Combat-related deaths in Syria and targeted murders in three other countries have made 2012 one of the deadliest years on record for journalists, according to a US-based group which promotes press freedom.
The Committee to Protect Journalists (CPJ)
says, as of mid-December, at least 67 journalists had been killed in direct relation to their work, a more than 40-percent rise from 2011. The group says another 30 deaths are under investigation.
The report, released Tuesday
, finds Syria's anti-government-related unrest resulted in the deaths of 28 journalists who were either killed in combat or targeted and killed by the government or opposition forces.
CPJ says citizen journalists paid the ultimate price, with 13 killed while serving as sources for international news organizations.
Somalian journalist Abdisatar Dahir Sabriye died in a September 2012 suicide bomb attack at a Mogadishu cafe frequented by politicians and journalists.

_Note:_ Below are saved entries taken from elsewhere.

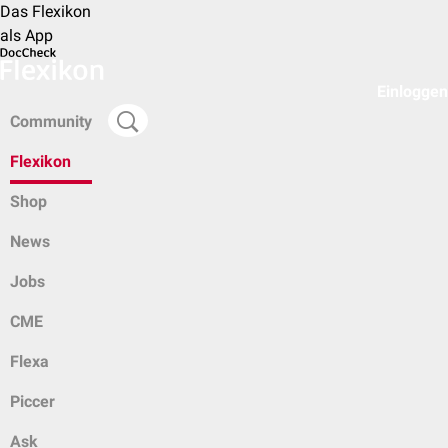
Das Flexikon
als App
Einloggen
Community
Flexikon
Shop
News
Jobs
CME
Flexa
Piccer
Ask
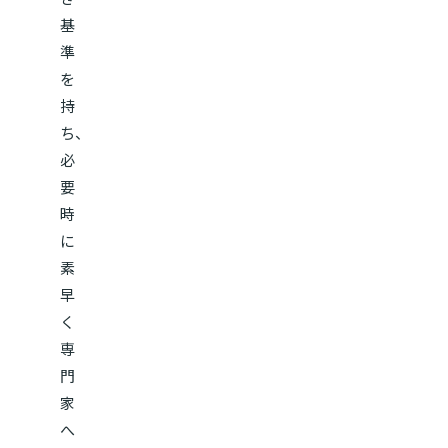
基
準
を
持
ち、
必
要
時
に
素
早
く
専
門
家
へ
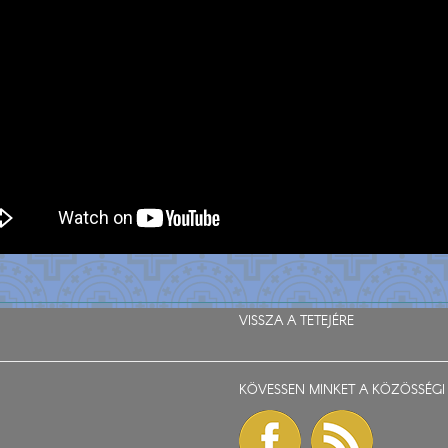
VISSZA A TETEJÉRE
KÖVESSEN MINKET A KÖZÖSSÉGI 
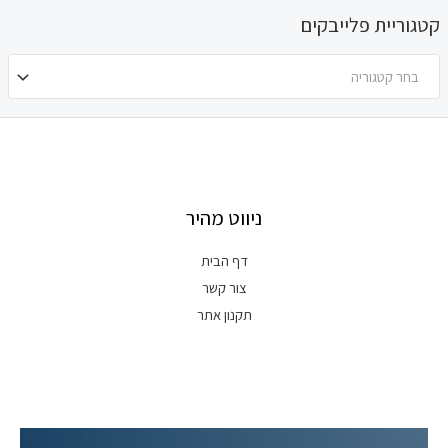
קטגוריית פלייבקים
בחר קטגוריה
ניווט מהיר
דף הבית
צור קשר
תקנון אתר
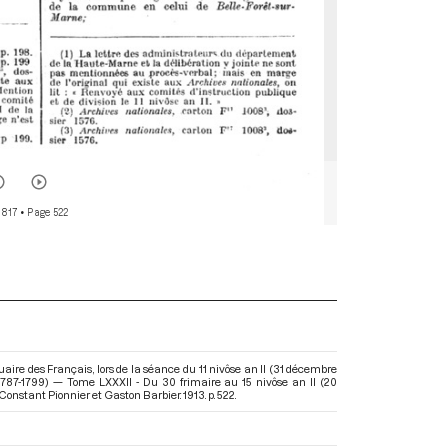
 817
• Page 522
uaire des Français, lors de la séance du 11 nivôse an II (31 décembre
1787-1799) — Tome LXXXII - Du 30 frimaire au 15 nivôse an II (20
Constant Pionnier et Gaston Barbier. 1913. p. 522.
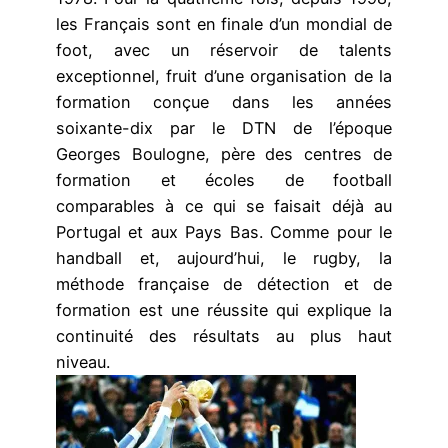
les Français sont en finale d’un mondial de
foot, avec un réservoir de talents
exceptionnel, fruit d’une organisation de la
formation conçue dans les années
soixante-dix par le DTN de l’époque
Georges Boulogne, père des centres de
formation et écoles de football
comparables à ce qui se faisait déjà au
Portugal et aux Pays Bas. Comme pour le
handball et, aujourd’hui, le rugby, la
méthode française de détection et de
formation est une réussite qui explique la
continuité des résultats au plus haut
niveau.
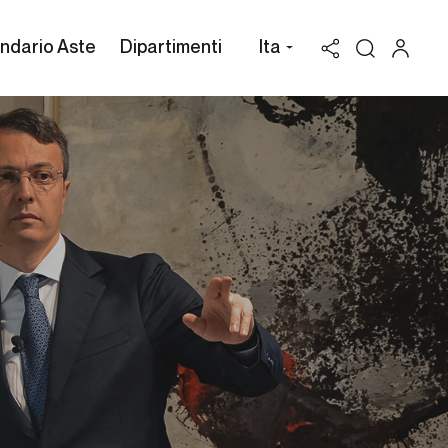
ndario Aste
Dipartimenti
Ita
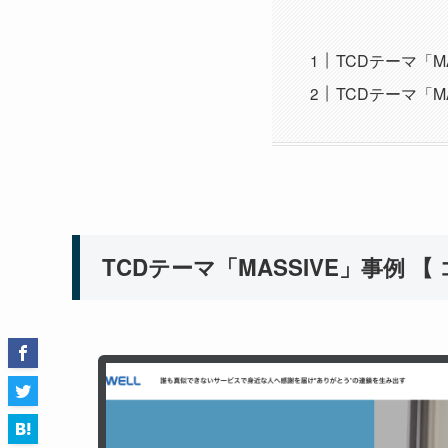
TCDテーマ「M
TCDテーマ「M
TCDテーマ「MASSIVE」事例 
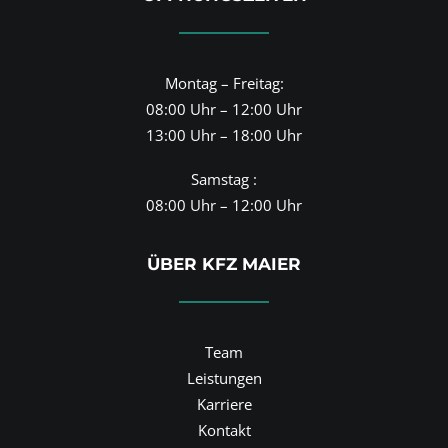
Montag – Freitag:
08:00 Uhr – 12:00 Uhr
13:00 Uhr – 18:00 Uhr
Samstag :
08:00 Uhr – 12:00 Uhr
ÜBER KFZ MAIER
Team
Leistungen
Karriere
Kontakt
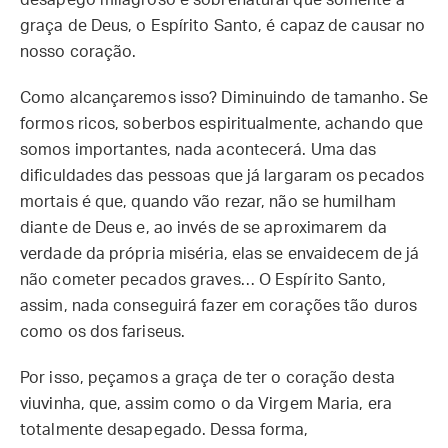
desapego milagroso e sobrenatural que somente a
graça de Deus, o Espírito Santo, é capaz de causar no
nosso coração.
Como alcançaremos isso? Diminuindo de tamanho. Se
formos ricos, soberbos espiritualmente, achando que
somos importantes, nada acontecerá. Uma das
dificuldades das pessoas que já largaram os pecados
mortais é que, quando vão rezar, não se humilham
diante de Deus e, ao invés de se aproximarem da
verdade da própria miséria, elas se envaidecem de já
não cometer pecados graves… O Espírito Santo,
assim, nada conseguirá fazer em corações tão duros
como os dos fariseus.
Por isso, peçamos a graça de ter o coração desta
viuvinha, que, assim como o da Virgem Maria, era
totalmente desapegado. Dessa forma,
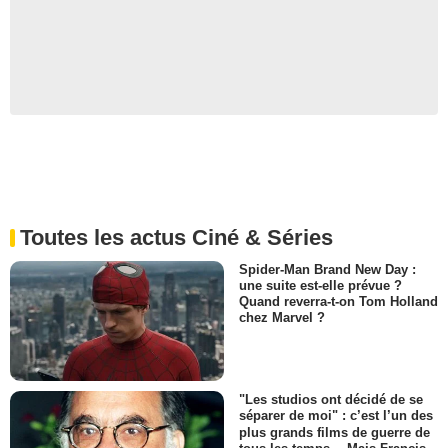
Toutes les actus Ciné & Séries
Spider-Man Brand New Day :
une suite est-elle prévue ?
Quand reverra-t-on Tom Holland
chez Marvel ?
"Les studios ont décidé de se
séparer de moi" : c’est l’un des
plus grands films de guerre de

Twelve journalists were reported murdered in Somalia. The report blames "weak and corrupt institutions" in the country for a lack of prosecutions in journalist murders over the past decade.
Pakistan also ranks high on the list with seven killings, four of them in Baluchistan. Journalists are routinely targeted in the country and killers often evade justice, according to the CPJ report.
Four journalists were killed in Brazil in direct relation to their work and, CPJ says "extraordinary violence" has been used to censor the press in Mexico. The group said it has confirmed one journalist death in the country but several others were under investigation.
There has been at least one journalist death in each of the following countries: Russia, Nigeria, Iran and the Philippines.
Researchers also say journalists working online accounted for about one-third of those killed this year, a significant rise from 2011.
In a separate report released earlier this month, the group said a record-high 232 journalists were in prisons this year. The group named Turkey, Iran and China as the worst offenders.